На брюхо! Никак не научишь!
Он развернул пулемет и повел огонь по вражьему гнезду, а солнце тем временем уползло за горы. Пулеметные очереди отдавались в руках, сотрясали тело. Мигель пробормотал:
- Одной смелостью не возьмешь. Эти рыжие бандиты вооружены получше.
Эти слова адресовались небу: над их головами загудели моторы.

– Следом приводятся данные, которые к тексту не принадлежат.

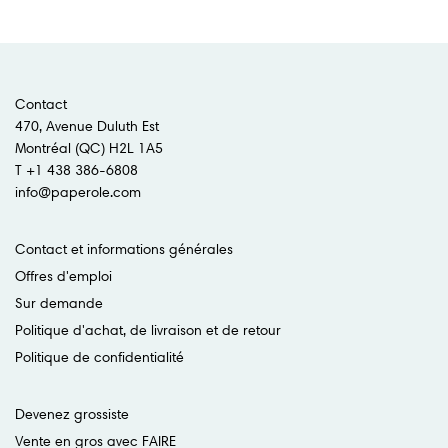
Contact
470, Avenue Duluth Est
Montréal (QC) H2L 1A5
T +1 438 386-6808
info@paperole.com
Contact et informations générales
Offres d'emploi
Sur demande
Politique d'achat, de livraison et de retour
Politique de confidentialité
Devenez grossiste
Vente en gros avec FAIRE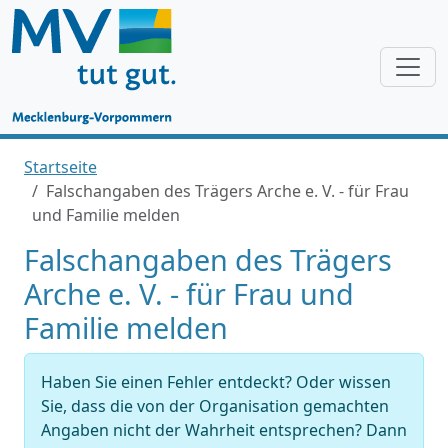
Startseite
Falschangaben des Trägers Arche e. V. - für Frau
und Familie melden
Falschangaben des Trägers
Arche e. V. - für Frau und
Familie melden
Haben Sie einen Fehler entdeckt? Oder wissen
Sie, dass die von der Organisation gemachten
Angaben nicht der Wahrheit entsprechen? Dann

- Опять "капрони" налетели.
Они сражались бок о бок, но в темноте уже не видели друг друга. Мигель протянул руку и тронул его за плечо. Второй раз за день итальянские самолеты бомбили городок.

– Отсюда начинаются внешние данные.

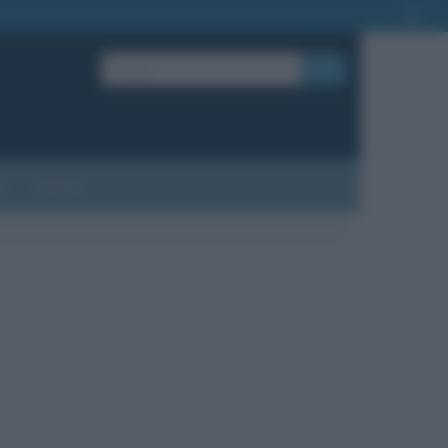
OK
?
Contatti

- Пошли, Лоренсо. "Капрони" опять тут.
- Куда идти-то? А как же пулемет?
- Черт с ним. Все равно стрелять нечем.
Вражеский пулемет тоже смолк. Внизу, по улице, шло несколько женщин. Их можно было опознать, потому что вопреки всему они громко пели:
С Листером и Карлосом,
С Галаном и Модесто,
Боец, забудь о страхе…
Странно звучали эти голоса в грохоте взрывов - громче бомб, потому что бомбы падали с интервалами, а пение не прерывалось. "И знаешь, папа, это были не очень воинственные голоса, это были голоса влюбленных девушек. Они пели воинам Республики, как своим любимым. А мы с Мигелем еще наверху, у пулемета, случайно коснулись друг друга руками и подумали об одном и том же - что девушки пели нам, Мигелю и Лоренсо, и что они нас любят…"

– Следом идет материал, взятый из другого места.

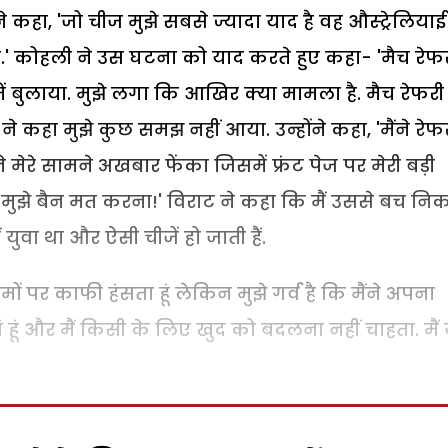
कहा, 'जो चीज मुझे सबसे ज्यादा याद है वह औस्ट्रेलियाई
है.' कोहली ने उस घटना को याद करते हुए कहा- 'मैच रेफ
ं बुलाया. मुझे लगा कि आखिर क्या मामला है. मैच रेफरी 
ने कहा मुझे कुछ समझ नहीं आया. उन्होंने कहा, 'मैंने रेफ
ेरे सामने अखबार फेंका जिसमें फ्रंट पेज पर मेरी बड़ी
प्लीज मुझे बैन मत करना!' विराट ने कहा कि मैं उससे बच नि
युवा था और ऐसी चीजें हो जाती हैं.
ामों पर काफी हंसता हूं लेकिन मुझे गर्व है कि मैंने अपना
ं हूं और मैं किसी के लिए खुद को बदलना नहीं चाहता. मैं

Потом рухнул фасад храма, и они оба прильнули к крыше, засыпанные пылью, и ему вспомнился Мадрид, впервые увиденный; вспомнились кафе, переполненные людьми, где до двух, до трех часов ночи говорили только о войне, говорили весело, с уверенностью в победе. Он подумал о том, что Мадрид все еще держится, а женщины мастерят там себе бигуди из пустых патронов… Они поползли к лестнице. Мигель еле двигался. А Он с трудом волочил свое огромное ружье - бросать нельзя, потому что на каждые пять бойцов приходится по одному ружью.
Они спускались вниз по винтовой лестнице.
"Казалось, тут, в доме, плачет ребенок. Трудно сказать, может, это был не плач, а завывание сирены, воздушная тревога".
Но ему виделся покинутый ребенок. Они спускались ощупью, в полной темноте. Когда вышли на улицу, им почудилось, что там день.
Мигель сказал: "No pasardn!" И женщины Ответили ему: "No pasardn!" Тьма, наверное, сбила юношей с пути, потому что одна из женщин, догнав их, сказала:
- Туда нельзя, идемте с нами.
Когда глаза привыкли к ночному сумраку, они увидели, что лежат ничком на тротуаре. Взрыв отгородил их от вражеских пулеметов. Улица была завалена. Он вдохнул пыль и запах пота лежавших рядом женщин. Повернул голову, чтобы увидеть их лица, но увидел только берет и вязаную шапочку. Наконец девушка, упавшая неподалеку, подняла лицо, тряхнула каштановыми полосами, запорошенными известковой пылью, и сказана:
- Я - Долорес.
- Я - Лоренсо, а это Мигель.
- Я - Мигель.
- Мы отстали от части.
- А мы были в четвертом корпусе.
- Как нам выбраться отсюда?
- Надо сделать крюк и перейти через мост.
- Вы знаете эти места?
- Мигель знает.
- Да, я знаю.
- А ты откуда?
- Я - мексиканец.
- Ну, тогда мы запросто поймем друг друга.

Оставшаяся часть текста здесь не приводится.